BRITISH ARTISTS

 

 

Thomas Gainsborough was born in 1727. He painted the sitters and backgrounds which merge into a single entity. The background of the portrait “Mr. and Mrs. Andrews´” is a wheat field. No other painter has caught the essence of silks and lace in motion. He liked to paint women very much. He painted full-length, life-size portraits.

John Constable was born in 1776. The beauty of the surrounding scenery of his home, its luxuriant meadows, its woods and rivers became the subject matter of his paintings. He used sparkles of light and colour to give the picture a deliberate roughness of texture. His paintings were not popular because people thought they were too bright and copied nature too exactly. His famous works are Flatford Mill and The Hay Wain. He was the one who discovered the effects of coloured patches placed densely side by side on the canvas.         

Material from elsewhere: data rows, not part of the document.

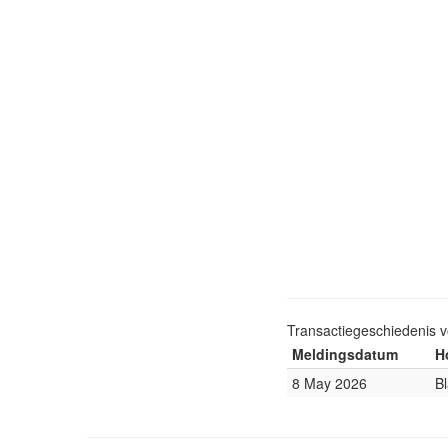
Transactiegeschiedenis 
Meldingsdatum
H
8 May 2026
B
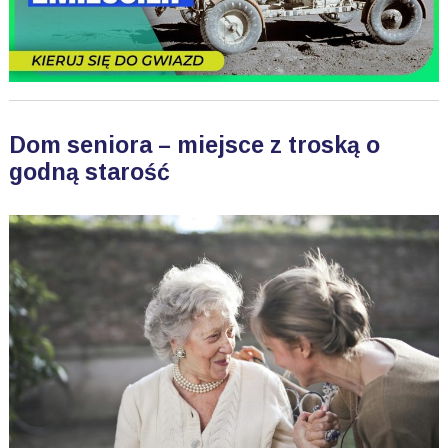
Dom seniora – miejsce z troską o
godną starość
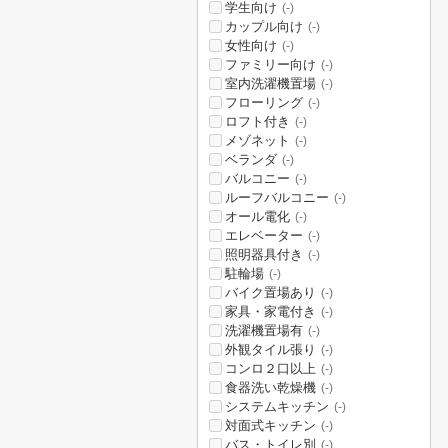
学生向け
(-)
カップル向け
(-)
女性向け
(-)
ファミリー向け
(-)
室内洗濯機置場
(-)
フローリング
(-)
ロフト付き
(-)
メゾネット
(-)
ベランダ
(-)
バルコニー
(-)
ルーフバルコニー
(-)
オール電化
(-)
エレベーター
(-)
照明器具付き
(-)
駐輪場
(-)
バイク置場あり
(-)
家具・家電付き
(-)
洗濯機置場有
(-)
外観タイル張り
(-)
コンロ２口以上
(-)
食器洗い乾燥機
(-)
システムキッチン
(-)
対面式キッチン
(-)
バス・トイレ別
(-)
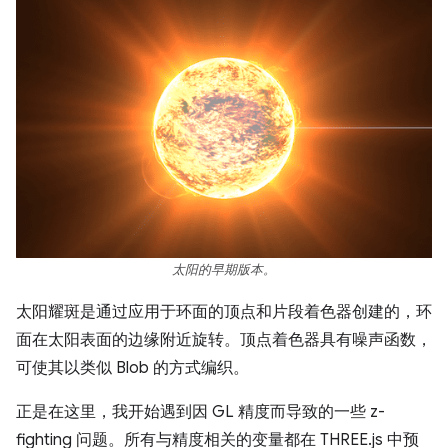
太阳的早期版本。
太阳耀斑是通过应用于环面的顶点和片段着色器创建的，环
面在太阳表面的边缘附近旋转。顶点着色器具有噪声函数，
可使其以类似 Blob 的方式编织。
正是在这里，我开始遇到因 GL 精度而导致的一些 z-
fighting 问题。所有与精度相关的变量都在 THREE.js 中预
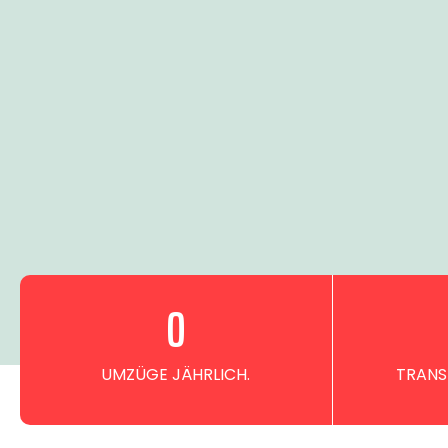
0
UMZÜGE JÄHRLICH.
TRANS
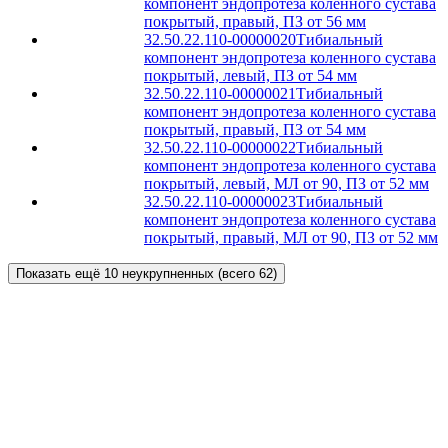
компонент эндопротеза коленного сустава
покрытый, правый, ПЗ от 56 мм
32.50.22.110-00000020
Тибиальный
компонент эндопротеза коленного сустава
покрытый, левый, ПЗ от 54 мм
32.50.22.110-00000021
Тибиальный
компонент эндопротеза коленного сустава
покрытый, правый, ПЗ от 54 мм
32.50.22.110-00000022
Тибиальный
компонент эндопротеза коленного сустава
покрытый, левый, МЛ от 90, ПЗ от 52 мм
32.50.22.110-00000023
Тибиальный
компонент эндопротеза коленного сустава
покрытый, правый, МЛ от 90, ПЗ от 52 мм
Показать ещё 10 неукрупненных (всего 62)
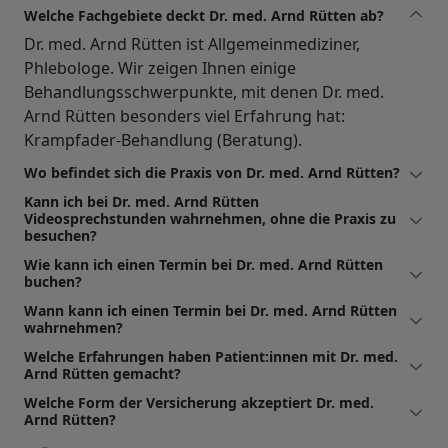
Welche Fachgebiete deckt Dr. med. Arnd Rütten ab?
Dr. med. Arnd Rütten ist Allgemeinmediziner,
Phlebologe. Wir zeigen Ihnen einige
Behandlungsschwerpunkte, mit denen Dr. med.
Arnd Rütten besonders viel Erfahrung hat:
Krampfader-Behandlung (Beratung).
Wo befindet sich die Praxis von Dr. med. Arnd Rütten?
Kann ich bei Dr. med. Arnd Rütten
Videosprechstunden wahrnehmen, ohne die Praxis zu
besuchen?
Wie kann ich einen Termin bei Dr. med. Arnd Rütten
buchen?
Wann kann ich einen Termin bei Dr. med. Arnd Rütten
wahrnehmen?
Welche Erfahrungen haben Patient:innen mit Dr. med.
Arnd Rütten gemacht?
Welche Form der Versicherung akzeptiert Dr. med.
Arnd Rütten?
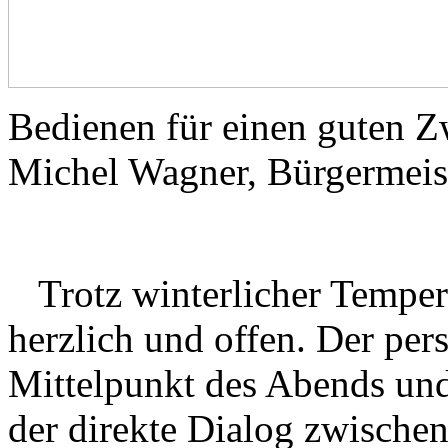
Bedienen für einen guten 
Michel Wagner, Bürgermeis
Trotz winterlicher Tempe
herzlich und offen. Der per
Mittelpunkt des Abends und
der direkte Dialog zwischen 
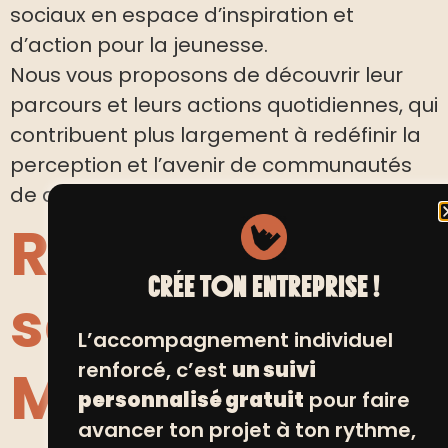
sociaux en espace d’inspiration et
d’action pour la jeunesse.
Nous vous proposons de découvrir leur
parcours et leurs actions quotidiennes, qui
contribuent plus largement à redéfinir la
perception et l’avenir de communautés
de quartiers souvent mal comprises.
Retour sur la
CRÉE TON ENTREPRISE !
soirée
L’accompagnement individuel
renforcé, c’est
un suivi
Melting Pot
personnalisé gratuit
pour faire
avancer ton projet à ton rythme,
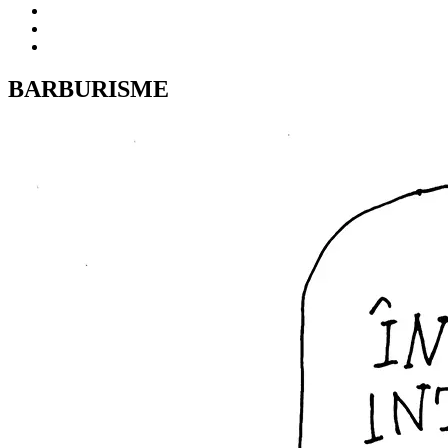
BARBURISME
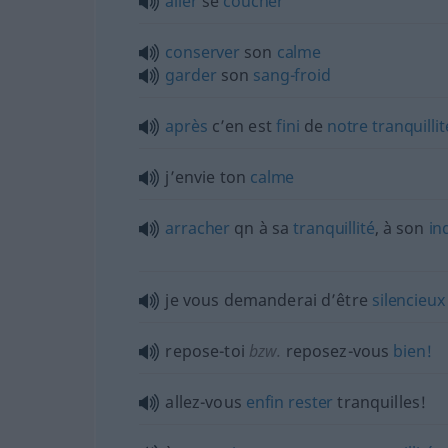
aller
se
coucher
conserver
son
calme
garder
son
sang-froid
après
c’en est
fini
de
notre
tranquillit
j’envie ton
calme
arracher
qn
à sa
tranquillité
, à son
in
je vous demanderai d’être
silencieux
repose-toi
bzw.
reposez-vous
bien!
allez-vous
enfin
rester
tranquilles!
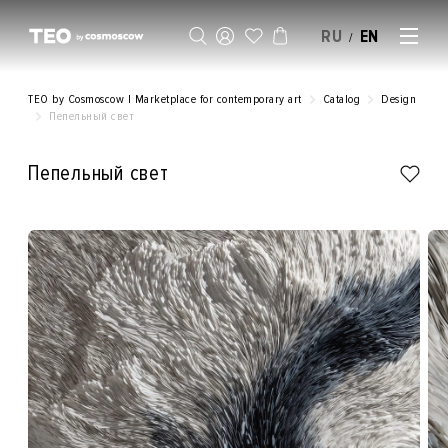
RU
EN
/
SELL AN ARTWORK
TEO by Cosmoscow | Marketplace for contemporary art
Catalog
Design
Пепельный свет
Пепельный свет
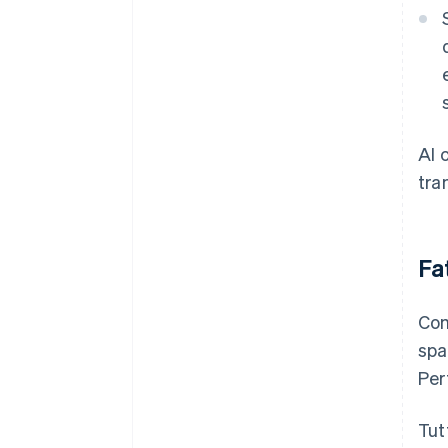
Al 
tra
Fa
Com
spa
Per
Tut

Joseph Mallord William Turner was one of the founders on English watercolour landscape painting. He was born a year earlier than Constable, in 1775. One of his main themes was the helplessness and smallness of man against the destructive forces of nature. The pastel light in his pictures makes a striking effect as he uses an interplay between dark and light, warm and cold passes in his pictures. Perhaps one of the finest examples of Turner’s oil paintings is Norham Castle, Sunrise. Turner painted there not an object, nor a landscape, but the very air itself. The majority of Turner’s works are exhibited at the London Tate Gallery.